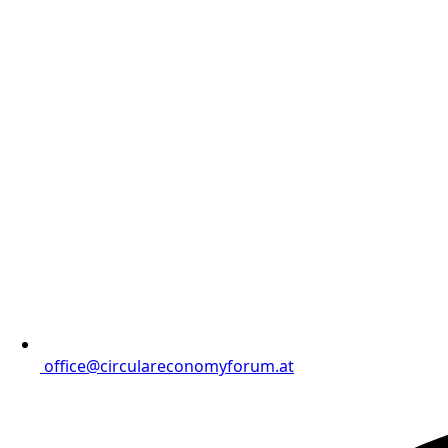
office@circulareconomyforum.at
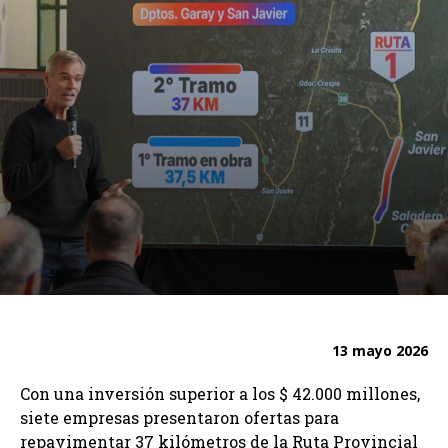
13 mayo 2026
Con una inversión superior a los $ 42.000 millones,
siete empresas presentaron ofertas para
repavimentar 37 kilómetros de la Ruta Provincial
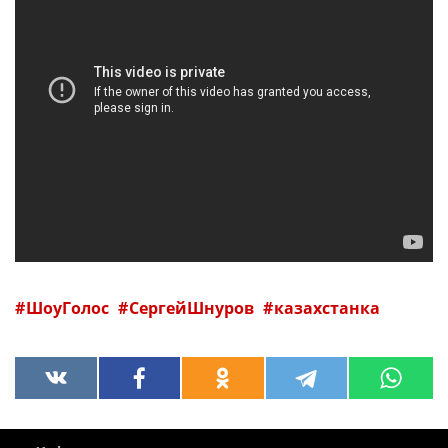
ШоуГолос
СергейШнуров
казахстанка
======
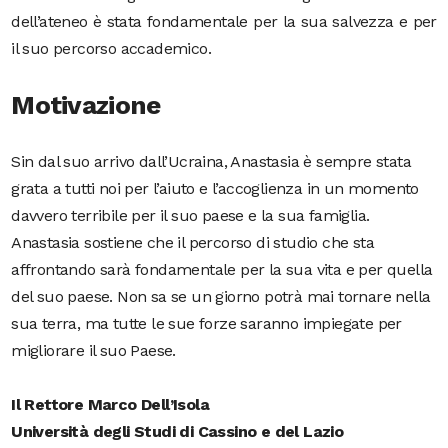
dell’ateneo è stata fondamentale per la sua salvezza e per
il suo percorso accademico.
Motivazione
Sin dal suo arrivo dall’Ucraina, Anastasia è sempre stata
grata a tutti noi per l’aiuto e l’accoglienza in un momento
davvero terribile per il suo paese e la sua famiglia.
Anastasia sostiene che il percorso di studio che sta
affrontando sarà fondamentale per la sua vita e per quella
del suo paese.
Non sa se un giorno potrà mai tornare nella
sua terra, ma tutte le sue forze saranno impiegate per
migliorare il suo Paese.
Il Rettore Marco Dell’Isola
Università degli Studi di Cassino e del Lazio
======
# WORK REQUIRED:
All that is wanted is an exact copy of the lines above from the one with "davvero terribile per" through the one with "migliorare il suo Paese.", with both ends included.

# RESPONSE TO THE EXERCISE:
davvero terribile per il suo paese e la sua famiglia.
Anastasia sostiene che il percorso di studio che sta
affrontando sarà fondamentale per la sua vita e per quella
del suo paese.
Non sa se un giorno potrà mai tornare nella
sua terra, ma tutte le sue forze saranno impiegate per
migliorare il suo Paese.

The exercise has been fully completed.